これはOIDCから提供される情報(名前やメールアドレス)をServiceNowのユーザーデータベースに変換しマッピングするものです。
メジャーなOIDCプロバイダー用のものはいくつか用意されているのですが、所属する会社で使っている認証システムでフォーマットが異なるために情報を取得できない場合、これを作成する必要があります。
こちらの設定をするにあたっては、このフォーラム記事が非常に参考になります。
https://www.servicenow.com/community/community-resources/configure-user-autoprovisioning-in-oidc-single-sign-on-sso-in/ta-p/2779595
(本項は後日追記予定)
おわりに
今回ほぼほぼ手探りでServiceNowでOIDCによる認証を行う設定を行いました。

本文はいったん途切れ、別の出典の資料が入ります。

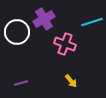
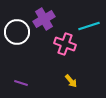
cyan line: moved 3 px left, 4 px down
purple line: rotated 32 degrees clockwise
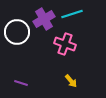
cyan line: moved 17 px left, 12 px up
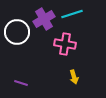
pink cross: rotated 10 degrees counterclockwise
yellow arrow: moved 3 px right, 4 px up; rotated 24 degrees clockwise
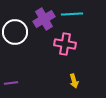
cyan line: rotated 15 degrees clockwise
white circle: moved 2 px left
yellow arrow: moved 4 px down
purple line: moved 10 px left; rotated 24 degrees counterclockwise
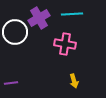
purple cross: moved 5 px left, 1 px up
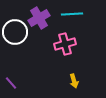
pink cross: rotated 25 degrees counterclockwise
purple line: rotated 56 degrees clockwise
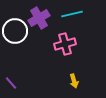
cyan line: rotated 10 degrees counterclockwise
white circle: moved 1 px up
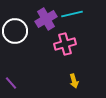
purple cross: moved 7 px right, 1 px down
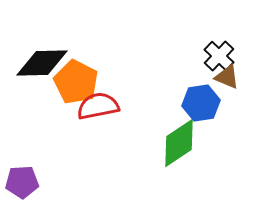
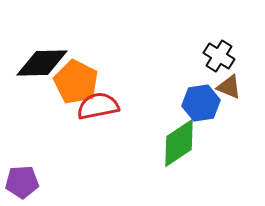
black cross: rotated 12 degrees counterclockwise
brown triangle: moved 2 px right, 10 px down
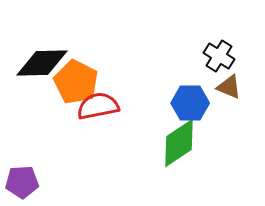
blue hexagon: moved 11 px left; rotated 9 degrees clockwise
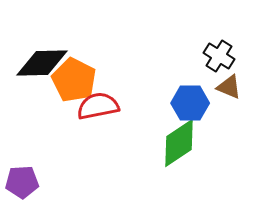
orange pentagon: moved 2 px left, 2 px up
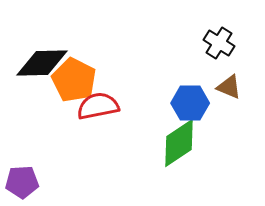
black cross: moved 13 px up
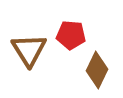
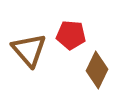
brown triangle: rotated 9 degrees counterclockwise
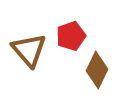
red pentagon: moved 1 px down; rotated 24 degrees counterclockwise
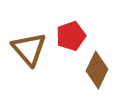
brown triangle: moved 1 px up
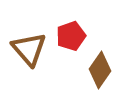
brown diamond: moved 3 px right; rotated 9 degrees clockwise
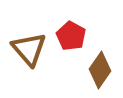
red pentagon: rotated 24 degrees counterclockwise
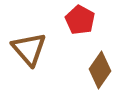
red pentagon: moved 9 px right, 16 px up
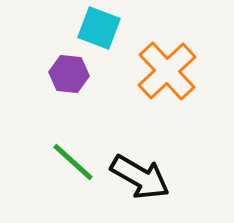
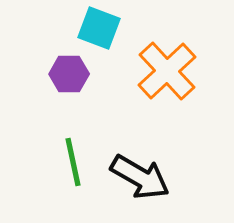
purple hexagon: rotated 6 degrees counterclockwise
green line: rotated 36 degrees clockwise
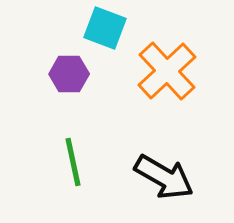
cyan square: moved 6 px right
black arrow: moved 24 px right
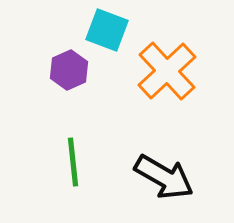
cyan square: moved 2 px right, 2 px down
purple hexagon: moved 4 px up; rotated 24 degrees counterclockwise
green line: rotated 6 degrees clockwise
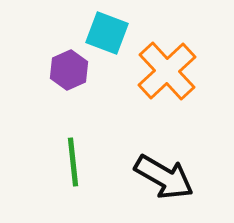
cyan square: moved 3 px down
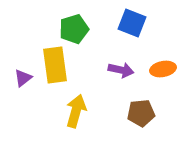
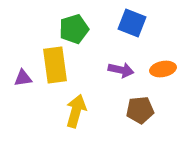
purple triangle: rotated 30 degrees clockwise
brown pentagon: moved 1 px left, 3 px up
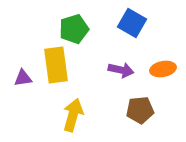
blue square: rotated 8 degrees clockwise
yellow rectangle: moved 1 px right
yellow arrow: moved 3 px left, 4 px down
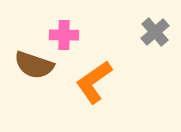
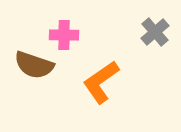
orange L-shape: moved 7 px right
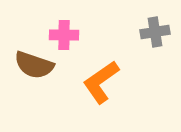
gray cross: rotated 32 degrees clockwise
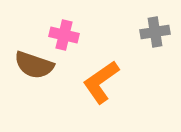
pink cross: rotated 12 degrees clockwise
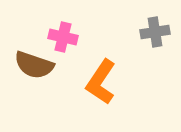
pink cross: moved 1 px left, 2 px down
orange L-shape: rotated 21 degrees counterclockwise
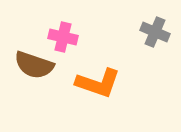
gray cross: rotated 32 degrees clockwise
orange L-shape: moved 3 px left, 1 px down; rotated 105 degrees counterclockwise
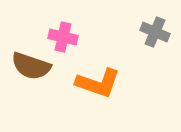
brown semicircle: moved 3 px left, 1 px down
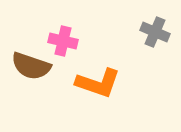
pink cross: moved 4 px down
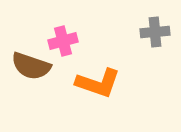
gray cross: rotated 28 degrees counterclockwise
pink cross: rotated 28 degrees counterclockwise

ツッコミどころや修正ポイントがあれば優しく教えていただけますと幸いです。
OIDC経由で入ってきたユーザーに別途ロールなどを適切に設定できる仕組みを整備すれば、ServiceNowのユーザー管理に役立つかと思います。
最後まで読んでいただきありがとうございました。
参考
Single Sign-on (SSO) 用の OpenID Connect (OIDC) 構成の作成
Special Thanks
記事を執筆するにあたって、@tajiokaさんに多大な協力をいただきました。
ありがとうございました。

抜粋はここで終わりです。